In Board of Trustees of the Leland Stanford Junior University v Roche Molecular Systems, Inc., et al. (to give the case its full name) the Supreme Court of the United States of America affirmed a decision of the CAFC, finding that ‘[t]he Bayh-Dole Act does not automatically vest title to federally funded inventions in federal contractors or authorize contractors to unilaterally take title to such inventions.’

Bayh-Dole was a revolutionary piece of legislation that gave ‘contractors’ (e.g. universities) the power to own and commercialise inventions arising from research financed from federal funds.  It has been spectacularly successful in generating thousands of new businesses, and other avenues of commercialisation, and is largely responsible for the creation of a whole new ‘industry’ of technology transfer professionals.

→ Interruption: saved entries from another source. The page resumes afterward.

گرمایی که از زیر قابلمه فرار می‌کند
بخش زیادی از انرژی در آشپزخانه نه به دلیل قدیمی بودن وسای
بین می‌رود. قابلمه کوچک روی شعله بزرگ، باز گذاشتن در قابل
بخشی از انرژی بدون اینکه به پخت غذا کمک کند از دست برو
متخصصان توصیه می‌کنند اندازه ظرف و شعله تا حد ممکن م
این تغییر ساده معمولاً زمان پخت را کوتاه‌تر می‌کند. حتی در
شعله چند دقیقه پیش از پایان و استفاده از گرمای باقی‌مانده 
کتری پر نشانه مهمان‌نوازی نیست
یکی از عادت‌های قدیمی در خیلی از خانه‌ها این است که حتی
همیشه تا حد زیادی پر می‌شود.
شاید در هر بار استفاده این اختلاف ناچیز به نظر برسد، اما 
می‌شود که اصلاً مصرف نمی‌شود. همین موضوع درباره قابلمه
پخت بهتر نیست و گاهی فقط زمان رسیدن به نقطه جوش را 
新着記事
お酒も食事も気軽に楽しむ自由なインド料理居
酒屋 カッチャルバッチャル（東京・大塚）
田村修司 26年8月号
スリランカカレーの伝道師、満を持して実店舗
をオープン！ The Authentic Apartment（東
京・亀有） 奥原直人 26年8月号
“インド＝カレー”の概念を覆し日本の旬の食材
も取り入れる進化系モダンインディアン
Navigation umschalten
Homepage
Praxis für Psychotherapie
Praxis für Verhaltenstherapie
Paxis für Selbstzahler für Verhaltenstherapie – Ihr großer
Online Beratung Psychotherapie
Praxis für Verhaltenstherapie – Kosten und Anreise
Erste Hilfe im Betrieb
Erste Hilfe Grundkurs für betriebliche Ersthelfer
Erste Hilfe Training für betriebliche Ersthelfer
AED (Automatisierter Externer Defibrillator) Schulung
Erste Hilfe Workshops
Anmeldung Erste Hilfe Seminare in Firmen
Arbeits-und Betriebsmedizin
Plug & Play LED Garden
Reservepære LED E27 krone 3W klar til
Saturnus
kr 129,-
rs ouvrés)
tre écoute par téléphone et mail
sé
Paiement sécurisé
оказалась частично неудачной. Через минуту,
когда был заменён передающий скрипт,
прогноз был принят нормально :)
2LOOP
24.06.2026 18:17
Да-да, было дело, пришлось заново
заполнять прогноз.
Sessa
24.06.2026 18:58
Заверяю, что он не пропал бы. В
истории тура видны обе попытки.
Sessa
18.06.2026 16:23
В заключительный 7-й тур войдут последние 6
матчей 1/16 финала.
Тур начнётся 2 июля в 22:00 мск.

This decision confirms, however, that Bayh-Dole does not, in itself, ensure that inventions made by university employees in the course of their research under federally-funded programs become the property of their employers.  Each institution needs to make sure that it has appropriate procedures and agreements in place with its researchers for transfer of title of inventions covered by Bayh-Dole.

Read more at:
  1. IPWatchdog
  2. Patently-O
  3. Patent Docs
  4. Patent Baristas
  5. Association of University Technology Managers (AUTM) President Robin Rasor's blog
Some opponents of the patent reform legislation currently before the US House of Representatives, which would (among other things) replace the ‘first-to-invent’ standard with ‘first inventor to file’, have already jumped on this decision as somehow declaring this reform to be unconstitutional.  The US Business and Industry Council (USBIC) is one such opposing organisation, as illustrated by this report of their press release.  Gene Quinn has posted a contrary view on his IPWatchdog blog.